Guerre 14-18: Sidney Lewis, l'enfant soldat de 12 ans qui a dupé tout le monde

Il aura fallu attendre près d'un siècle et la découverte impromptue de précieux documents jaunis pour percer un secret de famille et révéler le parcours extraordinaire de Sidney Lewis: enrôlé à 12 ans, il fut le plus jeune soldat britannique de la Grande Guerre.

A l'occasion du centenaire de la Première Guerre mondiale, le soldat Lewis - un gaillard sans peur du sud de l'Angleterre envoyé dans les tranchées de la sanglante bataille de la Somme (France) - obtient finalement, à titre posthume, la reconnaissance.

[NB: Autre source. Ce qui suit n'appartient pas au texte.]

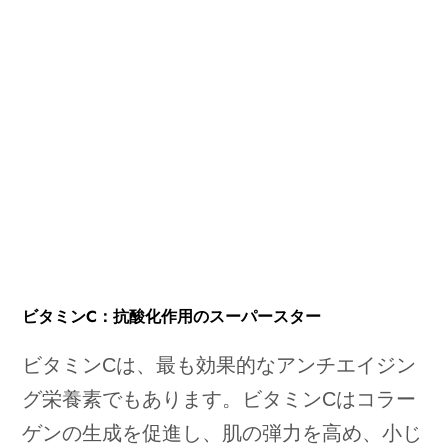
ビタミンC：抗酸化作用のスーパースター
ビタミンCは、最も効果的なアンチエイジン
グ栄養素でもあります。ビタミンCはコラー
ゲンの生成を促進し、肌の弾力を高め、小じ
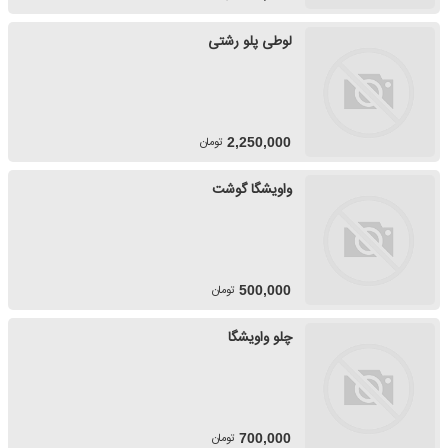
لوطی پلو رشتی
تومان
2,250,000
واویشگا گوشت
تومان
500,000
چلو واویشگا
تومان
700,000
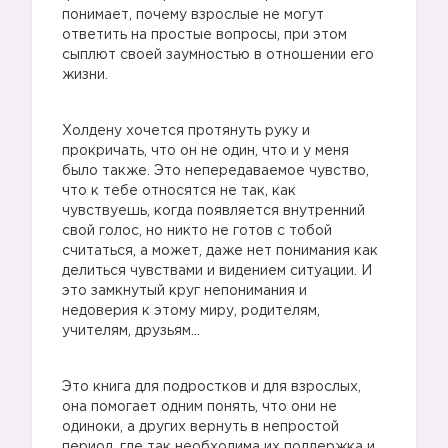
понимает, почему взрослые не могут
ответить на простые вопросы, при этом
сыплют своей заумностью в отношении его
жизни.
Холдену хочется протянуть руку и
прокричать, что он не один, что и у меня
было также. Это непередаваемое чувство,
что к тебе относятся не так, как
чувствуешь, когда появляется внутренний
свой голос, но никто не готов с тобой
считаться, а может, даже нет понимания как
делиться чувствами и видением ситуации. И
это замкнутый круг непонимания и
недоверия к этому миру, родителям,
учителям, друзьям…
Это книга для подростков и для взрослых,
она помогает одним понять, что они не
одиноки, а других вернуть в непростой
период, где так необходима их поддержка и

Et l'admiration sans faille de son fils, qui n'a découvert la vérité sur son père que des décennies après sa mort, en 1969.

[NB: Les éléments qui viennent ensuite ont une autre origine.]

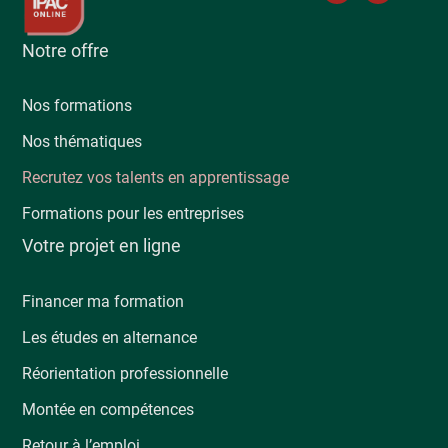
Notre offre
Nos formations
Nos thématiques
Recrutez vos talents en apprentissage
Formations pour les entreprises
Votre projet en ligne
Financer ma formation
Les études en alternance
Réorientation professionnelle
Montée en compétences
Retour à l’emploi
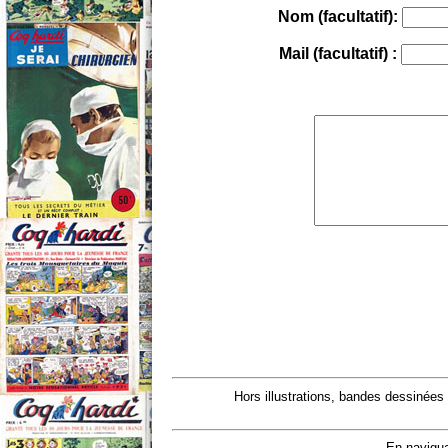
Nom (facultatif):
Mail (facultatif) :
Hors illustrations, bandes dessinées
En navigua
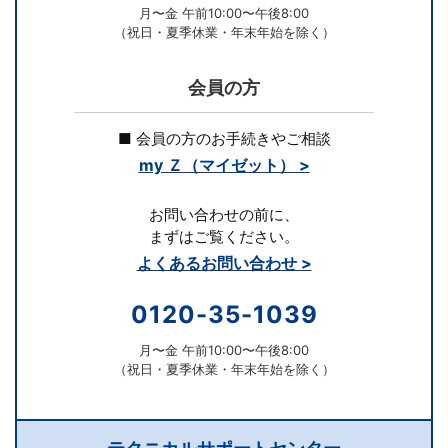
月〜金 午前10:00〜午後8:00
（祝日・夏季休業・年末年始を除く）
会員の方
■ 会員の方のお手続きやご相談
my Ｚ（マイゼット） >
お問い合わせの前に、
まずはご覧ください。
よくあるお問い合わせ >
0120-35-1039
月〜金 午前10:00〜午後8:00
（祝日・夏季休業・年末年始を除く）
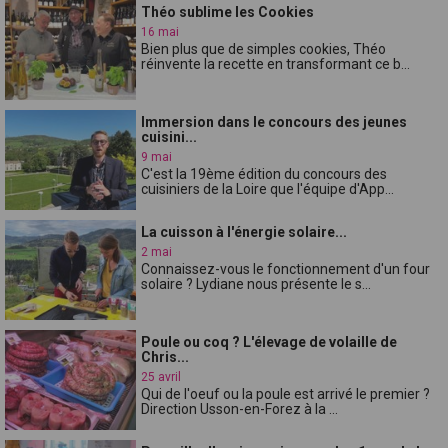
Théo sublime les Cookies
16 mai
Bien plus que de simples cookies, Théo
réinvente la recette en transformant ce b...
Immersion dans le concours des jeunes
cuisini...
9 mai
C'est la 19ème édition du concours des
cuisiniers de la Loire que l'équipe d'App...
La cuisson à l'énergie solaire...
2 mai
Connaissez-vous le fonctionnement d'un four
solaire ? Lydiane nous présente le s...
Poule ou coq ? L'élevage de volaille de
Chris...
25 avril
Qui de l'oeuf ou la poule est arrivé le premier ?
Direction Usson-en-Forez à la ...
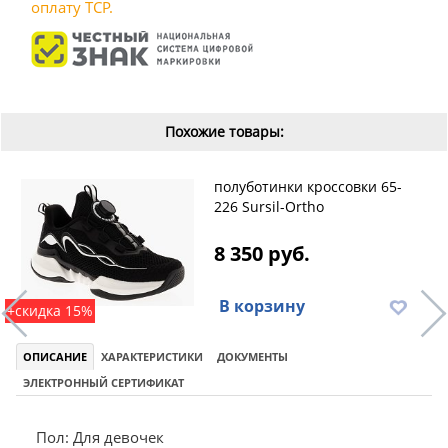
оплату ТСР.
Похожие товары:
полуботинки кроссовки 65-
226 Sursil-Ortho
8 350 руб.
В корзину
+скидка 15%
ОПИСАНИЕ
ХАРАКТЕРИСТИКИ
ДОКУМЕНТЫ
ЭЛЕКТРОННЫЙ СЕРТИФИКАТ
Пол: Для девочек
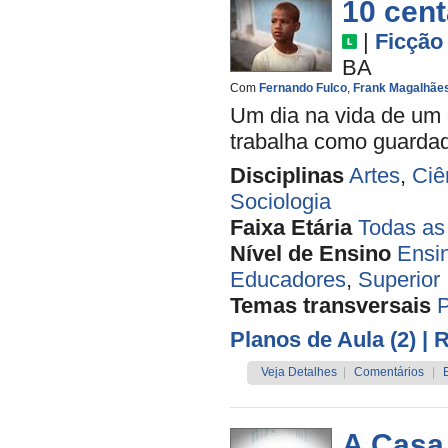
10 cen
|
Ficção
BA
Com
Fernando Fulco
,
Frank Magalhãe
Um dia na vida de um 
trabalha como guardado
Disciplinas
Artes
,
Ciê
Sociologia
Faixa Etária
Todas as
Nível de Ensino
Ensi
Educadores
,
Superior
Temas transversais
Planos de Aula (2)
| 
Veja Detalhes
|
Comentários
|
A Casa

Août 1915. Sidney Lewis est en vacances. La guerre bat son plein depuis un an et le Royaume-Uni a désespérément besoin d'hommes pour son armée composée à l'époque de volontaires. En dépit de son âge - il n'a que 12 ans -, le jeune Sidney tente sa chance.

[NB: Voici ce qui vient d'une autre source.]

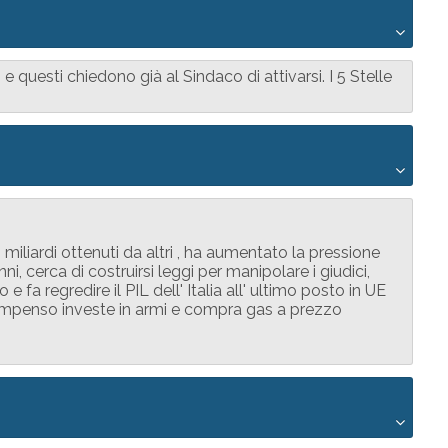
questi chiedono già al Sindaco di attivarsi. I 5 Stelle
miliardi ottenuti da altri , ha aumentato la pressione
ni, cerca di costruirsi leggi per manipolare i giudici,
e fa regredire il PIL dell' Italia all' ultimo posto in UE
n compenso investe in armi e compra gas a prezzo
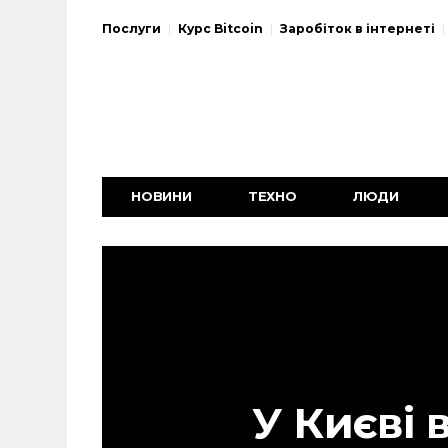
Послуги
Курс Bitcoin
Заробіток в інтернеті
НОВИНИ
ТЕХНО
ЛЮДИ
У Києві 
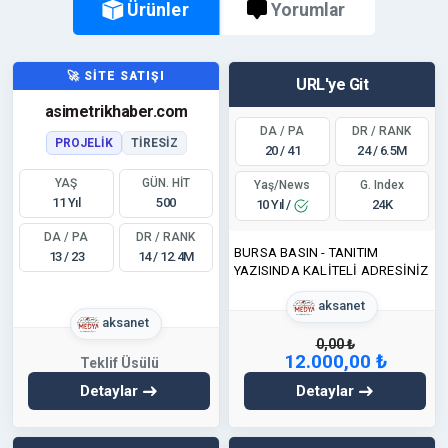
Ürünler
Yorumlar
🚀 SİTE SATIŞI
URL'ye Git
asimetrikhaber.com
DA / PA
DR / RANK
PROJELIK
TIRESIZ
20 / 41
24 / 6.5M
YAŞ
GÜN. HİT
Yaş/News
G. Index
11 Yıl
500
10 Yıl /
24K
DA / PA
DR / RANK
BURSA BASIN - TANITIM
13 / 23
14 / 12.4M
YAZISINDA KALİTELİ ADRESİNİZ
aksanet
aksanet
0,00 ₺
12.000,00 ₺
Teklif Üsülü
Detaylar
Detaylar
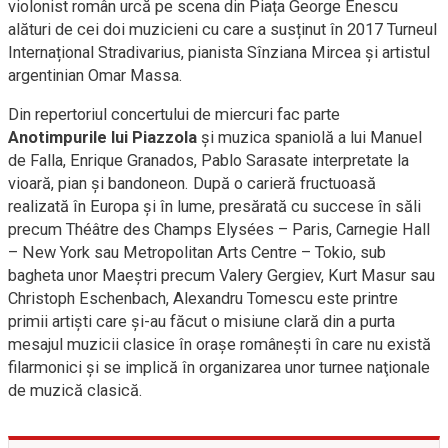
violonist român urcă pe scena din Piața George Enescu
alături de cei doi muzicieni cu care a susținut în 2017 Turneul
Internațional Stradivarius, pianista Sînziana Mircea și artistul
argentinian Omar Massa.
Din repertoriul concertului de miercuri fac parte
Anotimpurile lui Piazzola
și muzica spaniolă a lui Manuel
de Falla, Enrique Granados, Pablo Sarasate interpretate la
vioară, pian și bandoneon. După o carieră fructuoasă
realizată în Europa și în lume, presărată cu succese în săli
precum Théâtre des Champs Elysées – Paris, Carnegie Hall
– New York sau Metropolitan Arts Centre – Tokio, sub
bagheta unor Maeştri precum Valery Gergiev, Kurt Masur sau
Christoph Eschenbach, Alexandru Tomescu este printre
primii artişti care şi-au făcut o misiune clară din a purta
mesajul muzicii clasice în oraşe româneşti în care nu există
filarmonici și se implică în organizarea unor turnee naţionale
de muzică clasică.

"Les gars de l'époque étaient épris de patriotisme. Il y avait aussi beaucoup de pression de la part des familles, des amis et de la société en général pour qu'ils contribuent à l'effort de guerre", explique à l'AFP Anthony Richards, à la tête des archives au War Imperial Museum à Londres.

Des parents laissent leur jeune fils s'enrôler sous prétexte que "cela fait une bouche de moins à nourrir, et que ça leur fera le plus grand bien de respirer le grand air" plutôt que de travailler à la mine, complète l'historien Richard van Emden, qui estime à environ 250.000 le nombre de soldats britanniques mineurs pendant la Grande Guerre. Les familles sont alors persuadées que leurs enfants resteront au Royaume-Uni, l'âge officiel pour combattre à l'étranger étant fixé à 19 ans.

"Comment un gamin de 12 ans entre dans l'armée britannique - alors que l'âge légal est de 18 ans - dépasse cependant l'entendement", admet à l'AFP Richard van Emden, auteur du livre" Boys Soldiers of the Great War". Sidney "faisait à coup sûr plus vieux que son âge et il a dû bénéficier du laxisme" des autorités chargées du recrutement, avance-t-il. A l'appui de ses dires, il montre une photo du jeune homme bien bâti.

Sidney Lewis parvient à se faire enrôler à Kingston, dans le sud de Londres. Sa mère ne sait pas "où il s'est volatilisé", raconte Colin Lewis, son fils unique qui a hérité de la carrure imposante de son père.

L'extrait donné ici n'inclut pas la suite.